Lowest rates from banks in the First Home Loan Deposit Scheme

The First Home Loan Deposit Scheme (FHLDS) is officially accepting applications, with 3,000 first home buyers already reserving a place as of 1 January, according to Domain data.

As of 10 January, 190 first home buyer applications have been pre-approved. They are mostly single buyers with a median income of around $68,000.

The FHLDS, which sees eligible first home buyers get home loan approval with deposits as little as 5 per cent, will be implemented by 27 Australian lenders.

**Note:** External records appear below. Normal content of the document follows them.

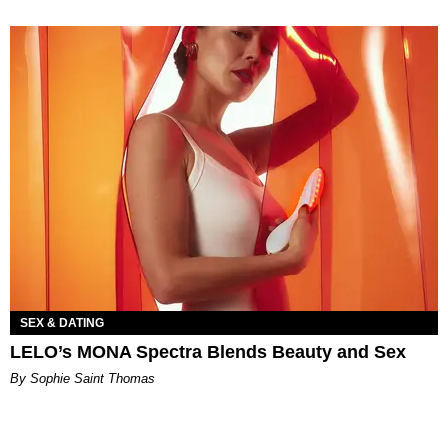
SEX & DATING
LELO’s MONA Spectra Blends Beauty and Sex
By Sophie Saint Thomas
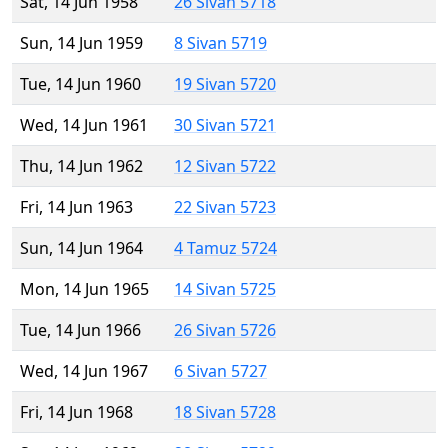
Sat, 14 Jun 1958
26 Sivan 5718
Sun, 14 Jun 1959
8 Sivan 5719
Tue, 14 Jun 1960
19 Sivan 5720
Wed, 14 Jun 1961
30 Sivan 5721
Thu, 14 Jun 1962
12 Sivan 5722
Fri, 14 Jun 1963
22 Sivan 5723
Sun, 14 Jun 1964
4 Tamuz 5724
Mon, 14 Jun 1965
14 Sivan 5725
Tue, 14 Jun 1966
26 Sivan 5726
Wed, 14 Jun 1967
6 Sivan 5727
Fri, 14 Jun 1968
18 Sivan 5728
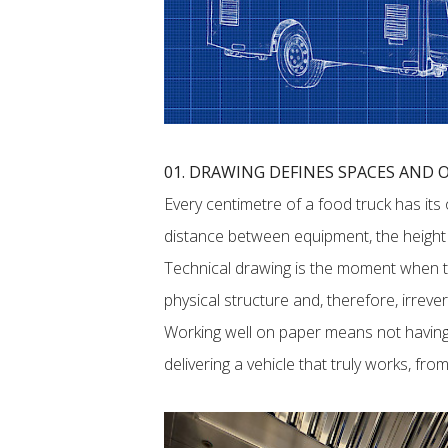
01. DRAWING DEFINES SPACES AND
Every centimetre of a food truck has its
distance between equipment, the height o
Technical drawing is the moment when
physical structure and, therefore, irrever
Working well on paper means not having
delivering a vehicle that truly works, fr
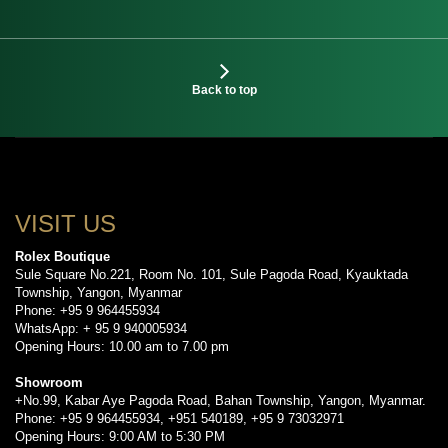
Back to top
VISIT US
Rolex Boutique
Sule Square No.221, Room No. 101, Sule Pagoda Road, Kyauktada
Township, Yangon, Myanmar
Phone: +95 9 964455934
WhatsApp: + 95 9 940005934
Opening Hours: 10.00 am to 7.00 pm
Showroom
+No.99, Kabar Aye Pagoda Road, Bahan Township, Yangon, Myanmar.
Phone: +95 9 964455934, +951 540189, +95 9 73032971
Opening Hours: 9:00 AM to 5:30 PM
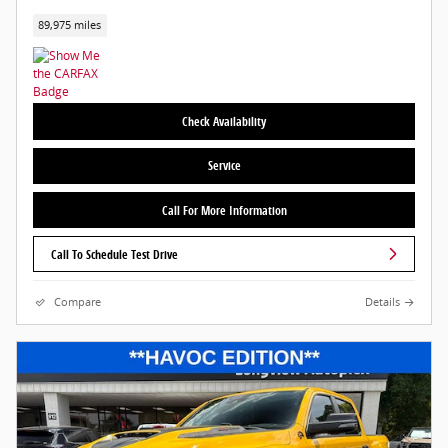
89,975 miles
Check Availability
Service
Call For More Information
Call To Schedule Test Drive
Compare
Details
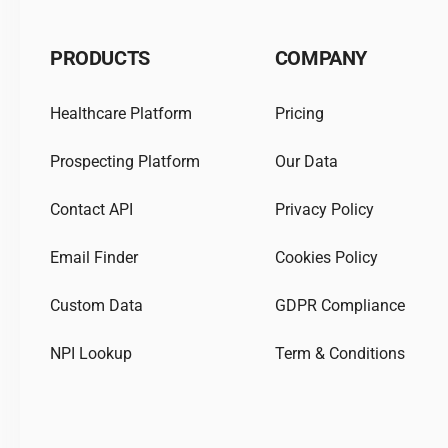
PRODUCTS
COMPANY
Healthcare Platform
Pricing
Prospecting Platform
Our Data
Contact API
Privacy Policy
Email Finder
Cookies Policy
Custom Data
GDPR Compliance
NPI Lookup
Term & Conditions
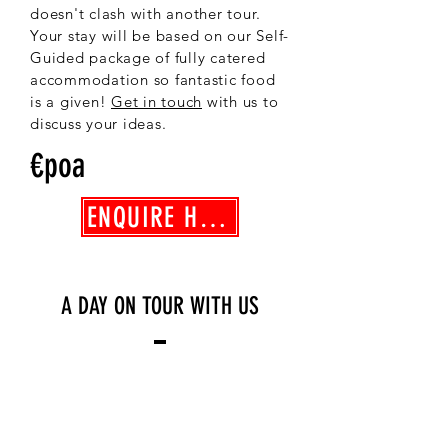
doesn't clash with another tour.
Your stay will be based on our Self-
Guided package of fully catered
accommodation so fantastic food
is a given!
Get in touch
with us to
discuss your ideas.
€poa
ENQUIRE HERE
A DAY ON TOUR WITH US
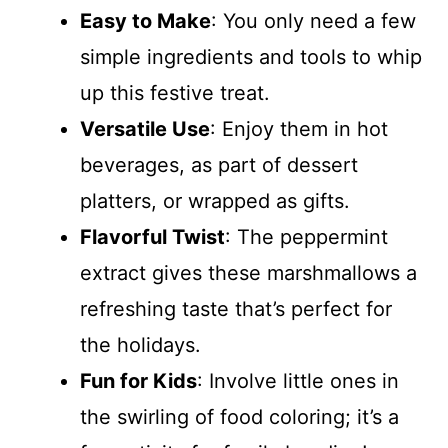
Easy to Make
: You only need a few
simple ingredients and tools to whip
up this festive treat.
Versatile Use
: Enjoy them in hot
beverages, as part of dessert
platters, or wrapped as gifts.
Flavorful Twist
: The peppermint
extract gives these marshmallows a
refreshing taste that’s perfect for
the holidays.
Fun for Kids
: Involve little ones in
the swirling of food coloring; it’s a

Read more about how the First Home Loan Deposit Scheme works.

What do the experts think?

Minister for Housing, Michael Sukkar, boasted that the scheme will make home ownership “a reality for more Australians”.

“This Scheme is a fantastic way of helping even more customers, allowing them to potentially save thousands of dollars on their mortgage,” he said.

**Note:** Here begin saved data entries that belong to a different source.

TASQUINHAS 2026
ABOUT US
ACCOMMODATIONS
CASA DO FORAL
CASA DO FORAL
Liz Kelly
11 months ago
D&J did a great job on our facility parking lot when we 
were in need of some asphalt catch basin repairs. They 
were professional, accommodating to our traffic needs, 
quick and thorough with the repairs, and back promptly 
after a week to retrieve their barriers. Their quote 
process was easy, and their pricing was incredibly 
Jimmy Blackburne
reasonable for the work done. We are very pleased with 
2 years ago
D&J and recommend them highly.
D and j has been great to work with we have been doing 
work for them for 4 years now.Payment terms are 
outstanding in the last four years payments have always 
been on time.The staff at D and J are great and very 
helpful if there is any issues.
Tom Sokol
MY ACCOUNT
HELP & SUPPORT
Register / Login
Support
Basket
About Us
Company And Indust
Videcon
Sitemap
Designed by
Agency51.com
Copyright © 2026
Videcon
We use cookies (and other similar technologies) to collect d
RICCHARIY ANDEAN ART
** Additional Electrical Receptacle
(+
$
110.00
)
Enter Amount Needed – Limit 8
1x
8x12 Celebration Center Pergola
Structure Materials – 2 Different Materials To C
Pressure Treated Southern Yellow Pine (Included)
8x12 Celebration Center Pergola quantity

Domain economist Trent Wiltshire warned that although the scheme will be helpful for some individual buyers, it was not a “silver bullet” to improve affordability.

“I think the scheme will put a little bit of upward pressure on prices at the lower to middle end,” he said.

“Any impact when prices are rising quickly is not ideal.”

Further, a recent Domain article noted that Mr Wiltshire expects first-home buyers to be “active in 2020, trying to get into the expensive Sydney market before rebounding prices rise too much, and take advantage of low interest rates”.

Sally Tindall, research director at RateCity, said while the program will help people avoid costly lenders mortgage insurance, which can run into the tens of thousands of dollars, first home buyers should consider the scheme cautiously.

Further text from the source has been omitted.